━━━━━ Data shown

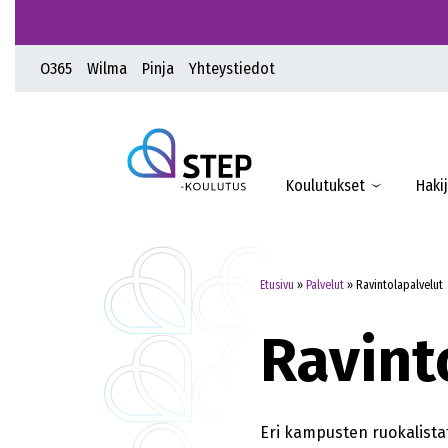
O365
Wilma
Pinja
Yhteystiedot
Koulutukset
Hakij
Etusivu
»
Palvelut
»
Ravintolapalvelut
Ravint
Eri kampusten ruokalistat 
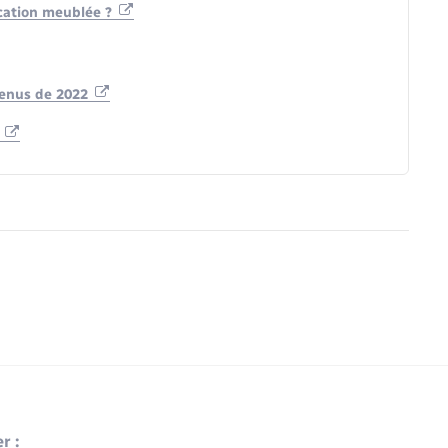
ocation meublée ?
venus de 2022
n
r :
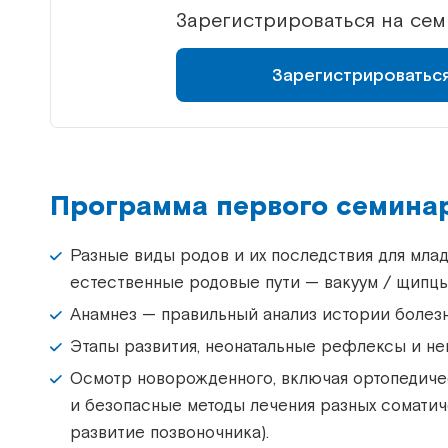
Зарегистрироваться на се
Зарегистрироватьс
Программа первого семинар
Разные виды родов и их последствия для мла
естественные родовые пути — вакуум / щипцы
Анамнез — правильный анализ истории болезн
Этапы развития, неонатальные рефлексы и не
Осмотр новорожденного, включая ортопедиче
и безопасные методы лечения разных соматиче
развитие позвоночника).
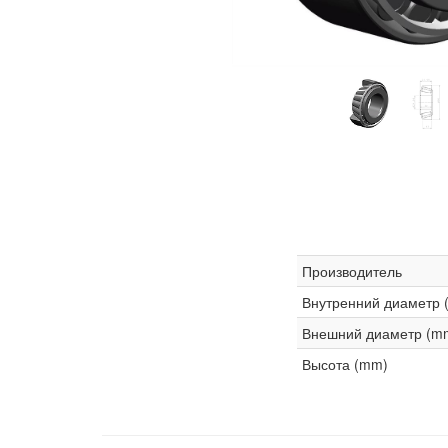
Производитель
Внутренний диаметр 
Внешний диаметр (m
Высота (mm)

━━━━━━━━━━
━━━━━ Data shown

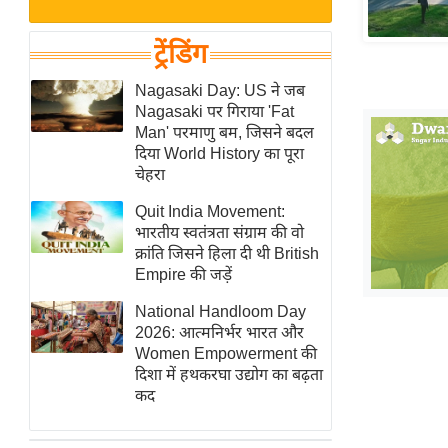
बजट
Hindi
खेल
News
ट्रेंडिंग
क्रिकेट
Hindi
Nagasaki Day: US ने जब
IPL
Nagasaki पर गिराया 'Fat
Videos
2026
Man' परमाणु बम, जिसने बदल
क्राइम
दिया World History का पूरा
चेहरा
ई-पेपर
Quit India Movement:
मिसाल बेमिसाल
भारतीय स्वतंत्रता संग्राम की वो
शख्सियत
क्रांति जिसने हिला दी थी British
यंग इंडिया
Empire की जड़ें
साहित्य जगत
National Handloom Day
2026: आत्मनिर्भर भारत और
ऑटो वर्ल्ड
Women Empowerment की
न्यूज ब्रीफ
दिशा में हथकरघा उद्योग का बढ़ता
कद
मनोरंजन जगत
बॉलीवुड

━━━━━━━━━━

Please count how many lines of the records include "диаметр", giving the number and nothing else.

:: Written answer ::
2